Just my opinion, but you would have to be crazy to pay $30K for a GTO that is approaching 2 years old, whether it's ever been sold or not.


----------



## thecommish16 (Oct 16, 2006)

I think that way too, but no dealers seem to agree. The only way the price gets decent is when we get into the rebates over the 0%...but with a 60mos finance, the interest would be crazy. 

I WANT the car for 28k, 0% plus tax.


----------



## GTO JUDGE (May 14, 2005)

thecommish16 said:


> This is all so tricky. It seems that every car model, every offer, every dealer theres so many opinions/catches and ways to get it done. The price BEFORE TTL was 32 and change...took off 1000 bucks, and offered the 0% for 60 mos. I guess I want the car too cheap...I want it for 30 out the door with 0%.


*If you want it for 30K out the door stand your ground. Go online to every dealership in your area and see what they got. Visit who you can, if you can. Tell the next guy you haggled with, one dealership you are talking to said the best they can do is 32K OTD. See where the dealer you are visiting is, is at. Bait him. It's a card game. Others claim to have gotten the deal you want if it's possible they will work with you. If it's a matter of a few thousand, think about the financing options I stated to you earlier. 
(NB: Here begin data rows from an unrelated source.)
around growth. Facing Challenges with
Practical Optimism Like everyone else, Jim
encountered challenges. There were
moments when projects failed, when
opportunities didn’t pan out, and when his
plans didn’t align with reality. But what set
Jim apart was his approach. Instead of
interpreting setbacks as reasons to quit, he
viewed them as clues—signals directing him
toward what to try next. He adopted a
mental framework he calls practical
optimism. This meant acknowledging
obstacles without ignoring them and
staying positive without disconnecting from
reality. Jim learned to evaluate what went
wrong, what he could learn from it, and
The worse thing you can do is let the dealer know you are ga-ga over the car and want it bad. If they know this they will not budge.
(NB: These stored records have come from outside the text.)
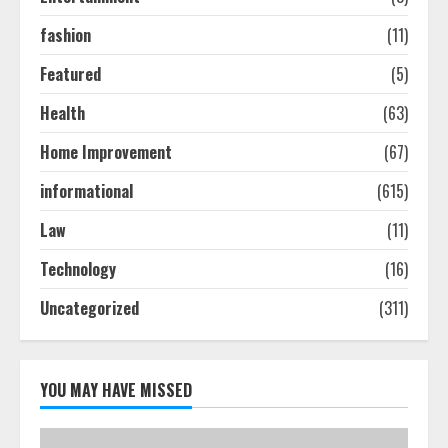
July 24, 2026
2
fashion
(11)
Featured
(5)
Ultimate Boat Party Melbourne
Health
(63)
Guide: Tips & Tricks!
July 24, 2026
Home Improvement
(67)
3
informational
(615)
The Best Prosthodontist Tips For
Law
(11)
Smile Perfection
Technology
(16)
July 24, 2026
4
Uncategorized
(311)
Best Boat Party Experiences In
Melbourne You Can’T Miss
YOU MAY HAVE MISSED
July 23, 2026
5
Keep in mind the 0% offer is bait, how bad you bite will determine the OTD price. *


----------



## thecommish16 (Oct 16, 2006)

I dunno...the resale is so horrible on these things, it makes you think. I was told to go with an 00-04 Vette for 28-30k because its gonna hold much more value 3-5 years from now.


----------



## LaPuzza (Jul 13, 2005)

OK, I got an M6 18" in July 06. I paid approximately $31,000 after price reduction but before loyalty, GM card, etc. I got 0% 72 months.
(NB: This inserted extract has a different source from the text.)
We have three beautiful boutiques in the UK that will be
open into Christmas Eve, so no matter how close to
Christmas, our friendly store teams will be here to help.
Most places will offer GM financing at 0% or GM rebates, so that's what you compare. look at it this way:

$31,000/72=430.56 per month

At 6% (I don't know what real loan rates are these days) for 72 months, you end up paying $513.76 per month. So someone taking normal financing at 6% pays a total of $36,990.72 instead of my $31,000.

If you got the car for $27,000 72 months, 6%, your monthy payment would be 447.48. So you end up paying $32,317.69 for the car that was 31,000 at 0%. 

The answer is: do the math.


----------



## JS1965 (Jul 1, 2005)

0 for 60 is a great deal and on a GTO its even better...Most people are paying 29000 for A4's and alittle less for 6sp all over the country,go check out ls1gto.com and you'll see..

Its a great deal,they arent making anymore so u better get one of the last 1000,there was 1100 as of June 1st but I know theyve been selling well..

It doesnt matter to me its a 06,its still a new car and nothing in the 30K class can touch it...


----------



## fiddler_red (May 9, 2007)

JS1965 said:


> 0 for 60 is a great deal and on a GTO its even better...Most people are paying 29000 for A4's and alittle less for 6sp all over the country,go check out ls1gto.com and you'll see..
> 
> Its a great deal,they arent making anymore so u better get one of the last 1000,there was 1100 as of June 1st but I know theyve been selling well..
> 
> It doesnt matter to me its a 06,its still a new car and nothing in the 30K class can touch it...


:agree :agree


----------



## silversport (Mar 23, 2007)

agreed!...:seeya: 
Bill


----------